In 1962 President john f. kennedy appointed Byron R. White to replace charles e. whittaker and become the ninety-third Justice to serve on the Supreme Court. White was forty-four years old and had no previous judicial experience. He had been a clerk for Chief Justice fred n. vinson in 1946–1947, however, and was the first former law clerk subsequently appointed to that tribunal. His only other significant government experience had come during the preceding year, after President Kennedy had appointed him deputy attorney general. White had managed the Justice Department, recruited lawyers, and evaluated candidates for federal judgeships. His civil rights enforcement experience included a stint in Montgomery, Alabama, where local authorities had failed to prevent mob violence against the freedom riders, an interracial group protesting racial segregation in public transportation. White restored order with the help of 400 federal marshals, providing Kennedy with a significant national victory over recalcitrant state officials.

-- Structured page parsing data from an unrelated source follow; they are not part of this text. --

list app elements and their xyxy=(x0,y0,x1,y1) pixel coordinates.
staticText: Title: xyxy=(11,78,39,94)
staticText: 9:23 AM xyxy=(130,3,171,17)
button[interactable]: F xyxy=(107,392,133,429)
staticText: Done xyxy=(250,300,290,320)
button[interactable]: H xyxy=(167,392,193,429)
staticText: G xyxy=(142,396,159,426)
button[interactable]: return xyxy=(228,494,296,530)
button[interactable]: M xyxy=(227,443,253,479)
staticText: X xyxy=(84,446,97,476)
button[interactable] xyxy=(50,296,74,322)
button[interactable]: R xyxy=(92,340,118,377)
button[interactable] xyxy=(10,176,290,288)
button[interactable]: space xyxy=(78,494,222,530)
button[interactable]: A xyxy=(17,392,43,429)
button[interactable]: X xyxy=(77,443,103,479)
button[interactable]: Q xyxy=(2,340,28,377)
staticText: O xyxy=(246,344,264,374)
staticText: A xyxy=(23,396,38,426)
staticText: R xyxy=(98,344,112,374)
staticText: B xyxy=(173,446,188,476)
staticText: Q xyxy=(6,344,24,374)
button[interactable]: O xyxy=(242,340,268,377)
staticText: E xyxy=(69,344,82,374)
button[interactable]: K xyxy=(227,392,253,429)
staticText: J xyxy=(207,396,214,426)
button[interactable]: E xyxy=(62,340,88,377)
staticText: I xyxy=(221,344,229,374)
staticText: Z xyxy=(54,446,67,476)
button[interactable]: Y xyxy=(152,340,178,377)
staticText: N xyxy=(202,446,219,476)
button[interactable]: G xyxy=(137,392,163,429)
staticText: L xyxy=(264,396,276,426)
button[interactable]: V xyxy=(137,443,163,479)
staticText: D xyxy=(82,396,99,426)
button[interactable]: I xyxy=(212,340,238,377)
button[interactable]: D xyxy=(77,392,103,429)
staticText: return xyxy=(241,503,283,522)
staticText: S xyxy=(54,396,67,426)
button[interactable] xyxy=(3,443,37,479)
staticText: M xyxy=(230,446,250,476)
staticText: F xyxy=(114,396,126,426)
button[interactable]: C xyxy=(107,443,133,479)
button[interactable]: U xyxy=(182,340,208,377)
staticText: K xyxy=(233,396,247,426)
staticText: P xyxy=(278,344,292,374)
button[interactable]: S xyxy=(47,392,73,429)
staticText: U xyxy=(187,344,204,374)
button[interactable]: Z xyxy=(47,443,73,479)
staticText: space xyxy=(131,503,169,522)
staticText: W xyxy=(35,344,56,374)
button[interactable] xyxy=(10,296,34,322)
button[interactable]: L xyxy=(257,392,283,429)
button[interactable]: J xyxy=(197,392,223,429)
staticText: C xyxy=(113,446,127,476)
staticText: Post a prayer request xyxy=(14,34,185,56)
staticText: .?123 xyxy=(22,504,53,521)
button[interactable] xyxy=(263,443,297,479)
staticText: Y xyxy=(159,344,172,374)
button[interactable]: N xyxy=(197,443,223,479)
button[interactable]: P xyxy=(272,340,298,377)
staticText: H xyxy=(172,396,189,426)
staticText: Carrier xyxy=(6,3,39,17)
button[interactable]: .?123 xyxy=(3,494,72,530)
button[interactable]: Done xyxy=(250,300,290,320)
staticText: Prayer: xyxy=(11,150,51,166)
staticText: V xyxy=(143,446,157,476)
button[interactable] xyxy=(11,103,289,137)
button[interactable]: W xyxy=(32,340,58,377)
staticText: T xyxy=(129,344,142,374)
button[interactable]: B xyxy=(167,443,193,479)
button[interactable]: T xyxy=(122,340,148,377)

Whatever White lacked in government experience, he made up in personal capacities. Born in rural Colorado, White came of age there during the Depression. He worked in the beet fields as a boy and later won a scholarship to the University of Colorado, where he was first in his class and an all American football player. He played professional football, and for several months, until the European outbreak of World War II, he studied as a Rhodes scholar in England, where he first met John Kennedy. He began studying law at Yale in 1939 and again topped his class. The war interrupted his studies, and he served as a naval intelligence officer in the South Pacific, where he again encountered Kennedy. He was graduated in 1946, and after his clerkship, returned to Colorado to practice law. In 1959 he organized support for Kennedy as the Democratic nominee for President. Following Kennedy's nomination, he chaired Citizens for Kennedy, a nationwide volunteer group. His public service followed.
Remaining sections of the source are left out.